Hospital discharges for asthma
- 6,238 Arizonans were discharged from hospitals for asthma as a first diagnosis in 2013, a drop of 14.2% from the prior year.
- The average length of stay was 3.2 days, with a mean charge of $25,375 for each patient's hospital discharge
- 59.3% of the hospital admissions due to asthma were female
- Asthma-related hospitalizations accounted for more than $262 million in charges
Source: Agency for Healthcare Research and Quality, 2016 - http://hcupnet/ahrq.gov/HCUPnet
Asthma is Common the U.S.
- 1 in 11 children have asthma
- 1 in 12 adults have asthma
- Women are more likely to have asthma than men
- In children, boys are more likel to have asthma than girls
- Black children are two times more likely to have asthma than white children
- 1 in 5 children with asthma went to an emergency department for asthma-related care in 2009
- Nine people die from asthma every day
- Asthma is disruptive - 1 in 2 children miss at least one day of school each year and 1 in 3 adults miss at least one day of work annually
- Asthma is expensive, costing the U.S. $56 billion per year
- Many patients cannot afford their asthma medication
More national data from the Centers for Disease Control can be accessed at: http://www.cdc.gov/asthma/asthmadata.htm
Asthma Capitals: Tucson, Arizona is 75th on the list of the 100 U.S. cities that are the most challenging places to live with asthma, accoring to the Asthma and Allergy Foundation of America - http://www.aafa.org/pdfs/2014_AC_FinalPublicList1.pdf
Opportunities for Tackling Asthma
- Research: disseminate new knowledge about the pathophysiology of the disease
- National Guidelines: implement "best practices" for asthma diagnosis, treatment, case management and patient education
- Prevention: reduce asthma attacks and disability days by following guidelines: avoid triggers, maintain clean indoor environments, diagnosis and treat according to current protocols, develop partnership between caregivers and patients, provide education for patient self-care to reduce frequency and severity of asthma
- Managed Care Quality Improvement: promote improved asthma management in systems as part of HEDIS certification process
The NAECB exam is a voluntary testing program used to assess qualified health professionals' knowledge in asthma education.

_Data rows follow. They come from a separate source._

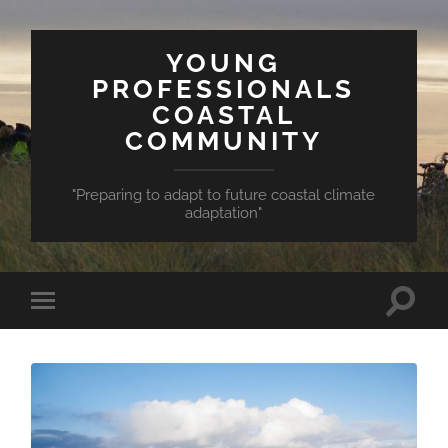
YOUNG
PROFESSIONALS
COASTAL
COMMUNITY
"Preparing to adapt to future coastal climate
adaptation"
Toggle
Toggle
search
mobile
field
menu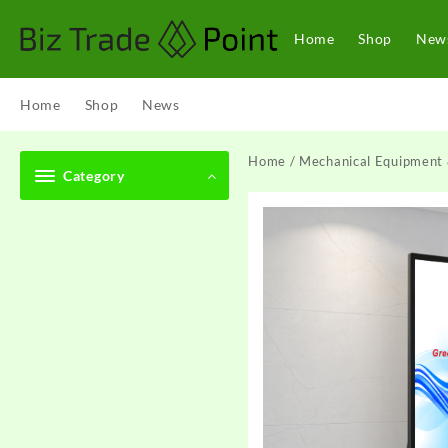
Skip
to
Home
Shop
New
content
Home
Shop
News
Home
/
Mechanical Equipment 
Category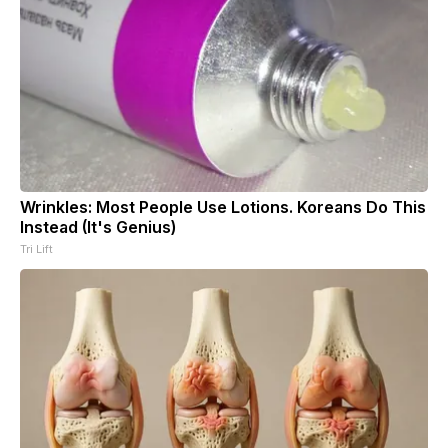
Wrinkles: Most People Use Lotions. Koreans Do This
Instead (It's Genius)
Tri Lift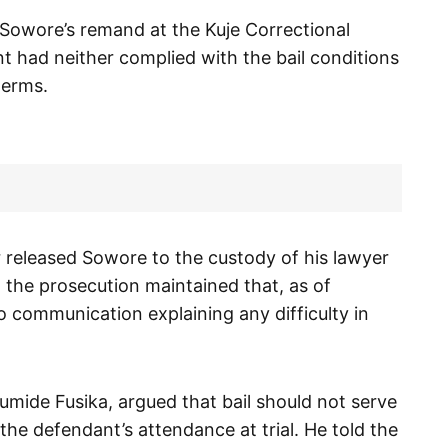
 Sowore’s remand at the Kuje Correctional
t had neither complied with the bail conditions
terms.
 released Sowore to the custody of his lawyer
, the prosecution maintained that, as of
 communication explaining any difficulty in
mide Fusika, argued that bail should not serve
he defendant’s attendance at trial. He told the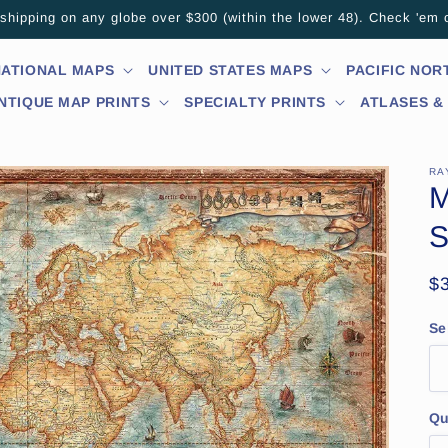
hipping on any globe over $300 (within the lower 48). Check 'em 
NATIONAL MAPS
UNITED STATES MAPS
PACIFIC NO
NTIQUE MAP PRINTS
SPECIALTY PRINTS
ATLASES &
RA
M
S
R
$
pr
Se
Qu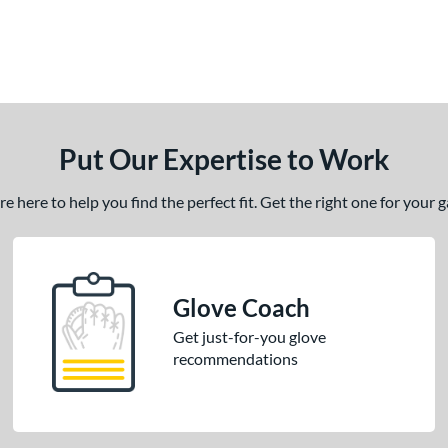
Put Our Expertise to Work
 here to help you find the perfect fit. Get the right one for your
Glove Coach
Get just-for-you glove
recommendations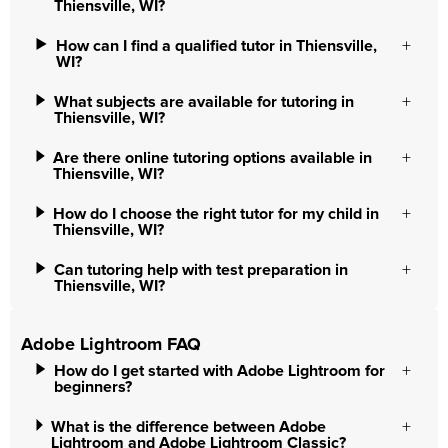
Thiensville, WI?
How can I find a qualified tutor in Thiensville,
WI?
What subjects are available for tutoring in
Thiensville, WI?
Are there online tutoring options available in
Thiensville, WI?
How do I choose the right tutor for my child in
Thiensville, WI?
Can tutoring help with test preparation in
Thiensville, WI?
Adobe Lightroom FAQ
How do I get started with Adobe Lightroom for
beginners?
What is the difference between Adobe
Lightroom and Adobe Lightroom Classic?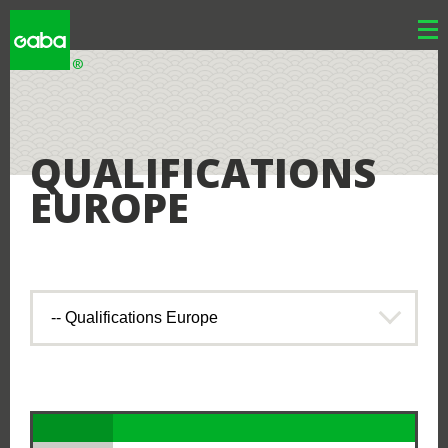
WHY GABA
QUALIFICATIONS
EUROPE
WHY JAPAN
LOCATIONS
RESOURCES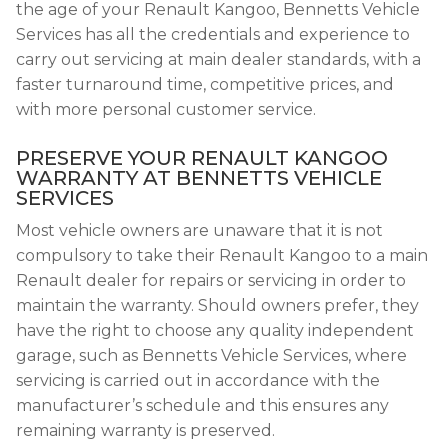
the age of your Renault Kangoo, Bennetts Vehicle
Services has all the credentials and experience to
carry out servicing at main dealer standards, with a
faster turnaround time, competitive prices, and
with more personal customer service.
PRESERVE YOUR RENAULT KANGOO
WARRANTY AT BENNETTS VEHICLE
SERVICES
Most vehicle owners are unaware that it is not
compulsory to take their Renault Kangoo to a main
Renault dealer for repairs or servicing in order to
maintain the warranty. Should owners prefer, they
have the right to choose any quality independent
garage, such as Bennetts Vehicle Services, where
servicing is carried out in accordance with the
manufacturer’s schedule and this ensures any
remaining warranty is preserved.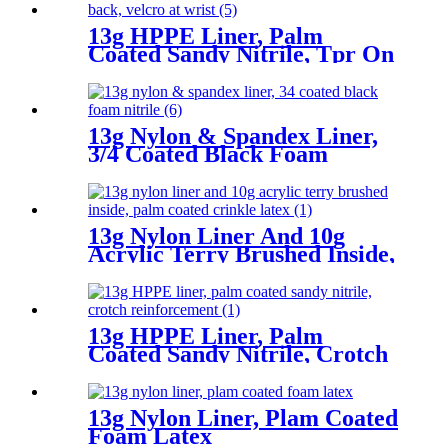
13g HPPE Liner, Palm
Coated Sandy Nitrile, Tpr On
Back, Velcro At Wrist
13g Nylon & Spandex Liner,
3/4 Coated Black Foam
Nitrile
13g Nylon Liner And 10g
Acrylic Terry Brushed Inside,
Palm Coated Crinkle Latex
13g HPPE Liner, Palm
Coated Sandy Nitrile, Crotch
Reinforcement
13g Nylon Liner, Plam Coated
Foam Latex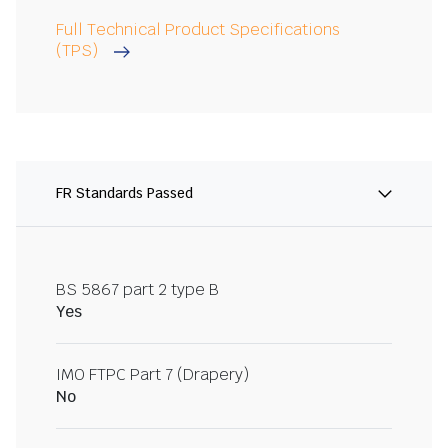
Full Technical Product Specifications
(TPS)
FR Standards Passed
BS 5867 part 2 type B
Yes
IMO FTPC Part 7 (Drapery)
No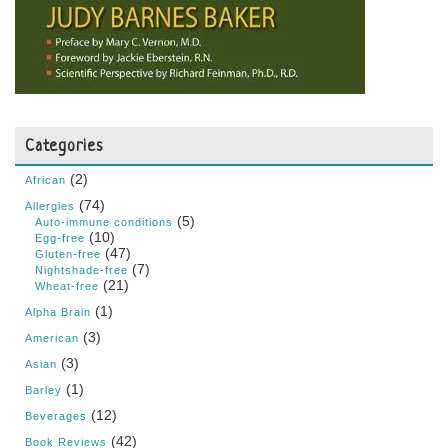
Categories
(2)
African
(74)
Allergies
(5)
Auto-immune conditions
(10)
Egg-free
(47)
Gluten-free
(7)
Nightshade-free
(21)
Wheat-free
(1)
Alpha Brain
(3)
American
(3)
Asian
(1)
Barley
(12)
Beverages
(42)
Book Reviews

It is an evaluative process that demonstrates that rigorous education and experience requirements have been met. Certification is voluntary and is not required by law for employment in the field, although some agencies may use AE-C certification as a basis for employment, job promotions, salary increases or other considerations. - http://www.naecb.org/
Arizona Asthma Burden Report
The American Lung Association received funding from the Arizona Department of Health Services to update the Arizona Asthma Burden Report.
Breathing Easier in Arizona
In 2005, the Coalition published a position paper on current issues about asthma in Arizona.The purpose of this paper is to raise awareness about the seriousness of asthma in Arizona.
Why We Tackle Asthma
No one should die from asthma. People living with this chronic disease can lead normal, active lives if their asthma is properly managed.